Andrew Fryberg, 15, died Friday evening at the hospital, spokeswoman Susan Gregg said. He was shot in the head during the Oct. 24 incident in a cafeteria at Marysville-Pilchuck High School, an hour's drive north of Seattle.

Three girls were also killed in the attack, along with the gunman who took his own life.

"We express our thanks for the amazing support from the community, as well as from everyone around the world that have been praying for us all through this tragic event," Fryberg's family said in a statement.

Freshman Jaylen Fryberg, a popular 15-year-old football player, opened fire with a .40 caliber Berretta at the table where two of his cousins, including Andrew Fryberg, and three close friends were gathered before fatally shooting himself, family members and witnesses said.

Jaylen Fryberg and victim Zoe Galasso died the day of the shooting. A second girl, Gia Soriano, died the following Sunday, and 14-year-old Shaylee Chuckulnaskit died last Friday.

The remaining victim, Nate Hatch, also a cousin of the gunman, was discharged from Harborview on Thursday, Gregg said.

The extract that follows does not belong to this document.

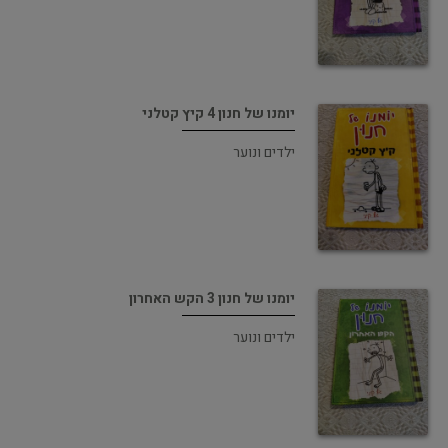
יומנו של חנון 4 קיץ קטלני
ילדים ונוער
יומנו של חנון 3 הקש האחרון
ילדים ונוער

Jaylen Fryberg arranged the meeting by text message, asking his friends and cousins to meet him for lunch in the school cafeteria.

Fryberg's family, prominent members of the Tulalip Indian Reservation, said there was no apparent rift between the cousins.

A first-year female teacher tried to intervene in the attack at the school, the latest in a string of such incidents at U.S. schools that have renewed a national debate about student safety and gun control.

Election results on Wednesday showed that Washington voters overwhelmingly approved a measure that will expand background checks for gun buyers in the state, legislation which gained attention after the shooting.